There was to be “no honking router outside of this. … No special firewall, no special anything. It just doesn’t scale.”
What Verizon quickly settled on was SeaMicro, a small company that at the time was making small, highly energy-efficient microservers that could be used in very dense data center environments and are linked via the company’s Freedom Fabric. SeaMicro has since become part of AMD, which bought the company in February 2012 for $344 million.
The Verizon Cloud platform, which will compete with the likes of Amazon Web Services and Rackspace, is now in paid public beta, with the expectation of rapid expansion as 2014 unfolds. It also is a microcosm of some of the drivers that are fueling the changes in server and data center architecture, giving rise to new offerings from established system and component makers and new designs from smaller vendors.

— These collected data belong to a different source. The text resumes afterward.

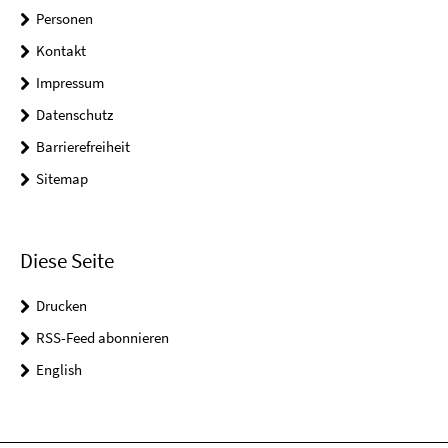
Personen
Kontakt
Impressum
Datenschutz
Barrierefreiheit
Sitemap
Diese Seite
Drucken
RSS-Feed abonnieren
English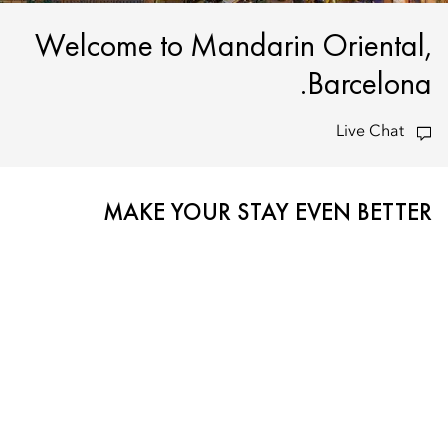
Welcome to Mandarin Oriental,
Barcelona.
Live Chat
MAKE YOUR STAY EVEN BETTER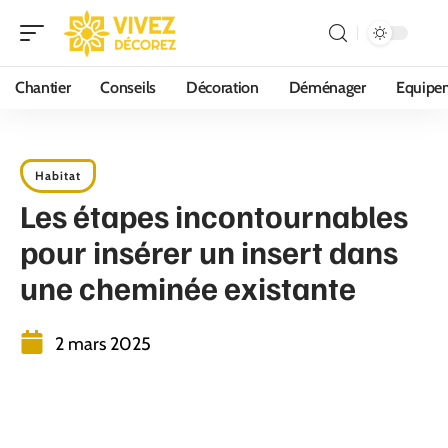
Chantier
Conseils
Décoration
Déménager
Equipe
Habitat
Les étapes incontournables
pour insérer un insert dans
une cheminée existante
2 mars 2025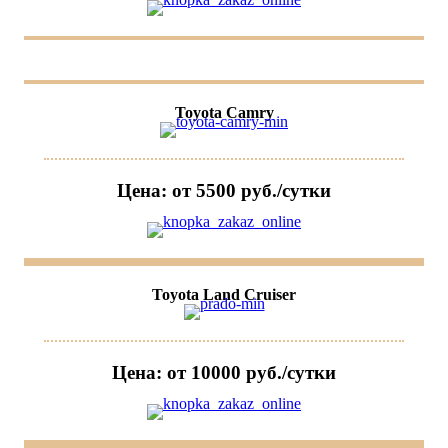
Toyota Camry
Цена: от 5500 руб./сутки
Toyota Land Cruiser
Цена: от 10000 руб./сутки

These changes in the data center also are roiling the competitive waters, with longtime partners suddenly becoming competitors and dominant architectures seeing threats from new sources. Enterprise data centers and service providers are making new demands on their system vendors, and those vendors are working hard to meet those demands. Organizations are looking for smaller sizes, more energy efficiency, easier manageability and lower costs. They want systems that can run the growing range of new applications, from big data to video to analytics.

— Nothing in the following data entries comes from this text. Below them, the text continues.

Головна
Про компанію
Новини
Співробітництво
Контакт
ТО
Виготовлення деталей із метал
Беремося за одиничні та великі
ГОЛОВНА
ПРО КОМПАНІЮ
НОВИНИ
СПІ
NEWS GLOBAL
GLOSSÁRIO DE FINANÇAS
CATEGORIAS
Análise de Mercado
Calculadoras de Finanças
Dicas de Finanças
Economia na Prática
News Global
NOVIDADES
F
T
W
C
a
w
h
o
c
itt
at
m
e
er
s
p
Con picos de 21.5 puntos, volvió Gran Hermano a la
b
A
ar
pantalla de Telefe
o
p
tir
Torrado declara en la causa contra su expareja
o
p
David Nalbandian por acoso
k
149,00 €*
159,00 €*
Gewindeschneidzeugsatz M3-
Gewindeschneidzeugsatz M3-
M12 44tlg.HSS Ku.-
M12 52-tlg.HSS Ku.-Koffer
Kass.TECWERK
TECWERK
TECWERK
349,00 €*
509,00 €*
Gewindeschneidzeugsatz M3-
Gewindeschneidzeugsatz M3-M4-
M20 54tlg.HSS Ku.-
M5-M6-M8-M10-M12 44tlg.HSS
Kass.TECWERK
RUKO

This has created a fundamental shift in what is driving server design. In the past, server makers would put out new systems with the newest chips and then give those systems to customers to let them decide the best way to use them. Now it’s the customer that is in the driver’s seat, according to Andrew Feldman, corporate vice president and general manager of AMD’s Server Business Unit.

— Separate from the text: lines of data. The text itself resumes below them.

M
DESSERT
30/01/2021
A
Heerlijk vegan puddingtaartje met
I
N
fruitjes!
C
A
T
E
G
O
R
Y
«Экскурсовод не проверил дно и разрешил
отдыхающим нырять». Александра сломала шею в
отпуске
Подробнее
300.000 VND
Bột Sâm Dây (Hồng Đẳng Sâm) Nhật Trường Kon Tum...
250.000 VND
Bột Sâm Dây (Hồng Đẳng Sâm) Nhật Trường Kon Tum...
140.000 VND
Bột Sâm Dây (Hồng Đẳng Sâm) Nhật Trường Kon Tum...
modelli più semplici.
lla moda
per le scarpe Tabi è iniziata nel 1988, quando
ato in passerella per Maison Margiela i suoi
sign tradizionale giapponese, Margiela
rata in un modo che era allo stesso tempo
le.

“OEMs have [lost] a lot of the power” over how systems are designed, Feldman, former CEO of SeaMicro, told eWEEK. “We’re now seeing radical new designs in servers.”
Drivers Are In the Numbers
It’s really a story about numbers. It’s about the skyrocketing numbers of people and devices that will continue to connect to the Internet over the next few years, and the massive amounts of data they will generate. (Cisco Systems forecasts that by 2017, there will be 3.6 billion Internet users and more than 19 billion network connections, including machine-to-machine (M2M) connections. By 2020, it is expected that there will be 50 billion devices connected to the Internet.)
It’s about the number of organizations that are increasingly moving parts of their businesses to the cloud and the number of new applications—like big data and analytics—that enterprises are implementing. (IDC analysts expect global spending on public IT cloud services to hit $107 billion in 2017.)
Mobile Devices, Cloud, Applications Driver Server Design Diversity
And it’s the growing number of major cloud service providers—like Facebook, Google and Amazon—with large, hyperscale data center environments that are aggressively looking for new technologies that will help them run and expand their operations while saving money. And if they can’t find those products on the market, they’re increasingly willing to develop them themselves.
Facebook several years ago began designing its own energy-efficient servers and launched the Open Compute Project to help other organizations looking for highly efficient data center hardware. Google was among the first to adopt software-defined networking and reportedly is considering designing its own server chips with the help of ARM. Google currently is Intel’s fifth-largest customer.
“All of these organizations have been doing things differently than classic enterprise data centers,” Jeffrey Hewitt, research vice president at Gartner, told eWEEK, noting the specific apps they run and their unique approaches to data center implementations. “When you’re doing that much [computing], you’re not looking to do things like they’ve been doing them for years.”
“That combination—devices, users, applications—is sort of accelerating that change” in server design, AMD’s Feldman said. “If you add in the Internet of Things … more compute is coming.”
Data Center Modernization
Data center modernization has become a key priority for many enterprises that are wrestling with new workloads, security concerns, power issues and cost worries. According to a recent survey by QuinStreet Enterprise (which publishes eWEEK, among other tech news sites) and Palmer Research, 88 percent of respondents are investing in their data centers.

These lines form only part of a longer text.